[Source records]
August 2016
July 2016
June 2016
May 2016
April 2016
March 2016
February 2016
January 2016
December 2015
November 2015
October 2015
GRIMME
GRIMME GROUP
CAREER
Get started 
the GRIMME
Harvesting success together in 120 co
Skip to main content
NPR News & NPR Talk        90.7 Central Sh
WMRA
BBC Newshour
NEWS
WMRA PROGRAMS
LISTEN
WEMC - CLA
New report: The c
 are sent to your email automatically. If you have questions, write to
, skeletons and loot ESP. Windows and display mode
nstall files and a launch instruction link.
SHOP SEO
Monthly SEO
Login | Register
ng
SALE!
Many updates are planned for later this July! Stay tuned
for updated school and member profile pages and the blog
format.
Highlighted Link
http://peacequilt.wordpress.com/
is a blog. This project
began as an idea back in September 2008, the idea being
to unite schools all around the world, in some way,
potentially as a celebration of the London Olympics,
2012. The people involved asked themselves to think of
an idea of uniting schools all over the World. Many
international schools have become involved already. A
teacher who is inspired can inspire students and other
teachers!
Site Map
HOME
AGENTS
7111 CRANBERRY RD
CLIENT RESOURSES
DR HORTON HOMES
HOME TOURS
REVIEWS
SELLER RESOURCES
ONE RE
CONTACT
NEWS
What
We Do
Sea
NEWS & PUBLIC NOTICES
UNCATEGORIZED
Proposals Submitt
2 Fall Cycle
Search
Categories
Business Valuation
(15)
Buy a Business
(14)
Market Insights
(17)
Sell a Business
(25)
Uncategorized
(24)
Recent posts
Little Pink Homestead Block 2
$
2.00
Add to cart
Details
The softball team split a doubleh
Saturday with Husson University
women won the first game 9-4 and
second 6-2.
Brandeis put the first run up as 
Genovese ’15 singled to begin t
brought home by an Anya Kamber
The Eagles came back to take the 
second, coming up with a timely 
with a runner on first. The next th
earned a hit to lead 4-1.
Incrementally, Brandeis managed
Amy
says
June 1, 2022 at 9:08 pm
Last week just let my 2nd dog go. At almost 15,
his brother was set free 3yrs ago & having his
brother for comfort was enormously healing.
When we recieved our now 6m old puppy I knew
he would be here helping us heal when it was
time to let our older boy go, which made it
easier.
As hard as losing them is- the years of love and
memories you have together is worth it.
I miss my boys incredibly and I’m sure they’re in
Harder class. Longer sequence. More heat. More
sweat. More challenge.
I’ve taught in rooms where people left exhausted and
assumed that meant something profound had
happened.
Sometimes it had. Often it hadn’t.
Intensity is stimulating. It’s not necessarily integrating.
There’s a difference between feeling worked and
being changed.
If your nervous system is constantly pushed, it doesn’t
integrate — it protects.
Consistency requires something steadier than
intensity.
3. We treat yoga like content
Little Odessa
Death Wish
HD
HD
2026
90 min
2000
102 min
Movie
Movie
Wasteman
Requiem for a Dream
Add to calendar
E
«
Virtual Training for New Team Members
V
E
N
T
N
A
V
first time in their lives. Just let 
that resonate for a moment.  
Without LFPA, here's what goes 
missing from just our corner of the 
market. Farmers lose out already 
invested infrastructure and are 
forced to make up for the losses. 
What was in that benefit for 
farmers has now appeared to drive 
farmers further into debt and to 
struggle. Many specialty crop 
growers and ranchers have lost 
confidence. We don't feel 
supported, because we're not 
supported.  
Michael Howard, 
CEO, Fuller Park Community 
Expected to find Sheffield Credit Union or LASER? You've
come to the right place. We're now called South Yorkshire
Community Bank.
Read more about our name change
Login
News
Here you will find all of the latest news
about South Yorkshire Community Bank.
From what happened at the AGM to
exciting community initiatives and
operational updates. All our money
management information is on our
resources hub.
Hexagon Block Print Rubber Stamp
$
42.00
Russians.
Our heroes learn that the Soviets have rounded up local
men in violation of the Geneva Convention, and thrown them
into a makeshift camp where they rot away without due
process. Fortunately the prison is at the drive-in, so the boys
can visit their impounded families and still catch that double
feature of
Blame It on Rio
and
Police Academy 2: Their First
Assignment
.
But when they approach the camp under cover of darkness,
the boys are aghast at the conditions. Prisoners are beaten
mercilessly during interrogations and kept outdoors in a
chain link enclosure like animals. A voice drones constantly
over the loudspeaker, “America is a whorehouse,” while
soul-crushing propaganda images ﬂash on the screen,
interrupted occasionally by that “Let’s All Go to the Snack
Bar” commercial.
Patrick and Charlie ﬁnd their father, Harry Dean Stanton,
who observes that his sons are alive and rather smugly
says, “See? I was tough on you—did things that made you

## What to work on
Determine the number of lines above holding the string "being". Reply with it and nothing more.

## Written solution
2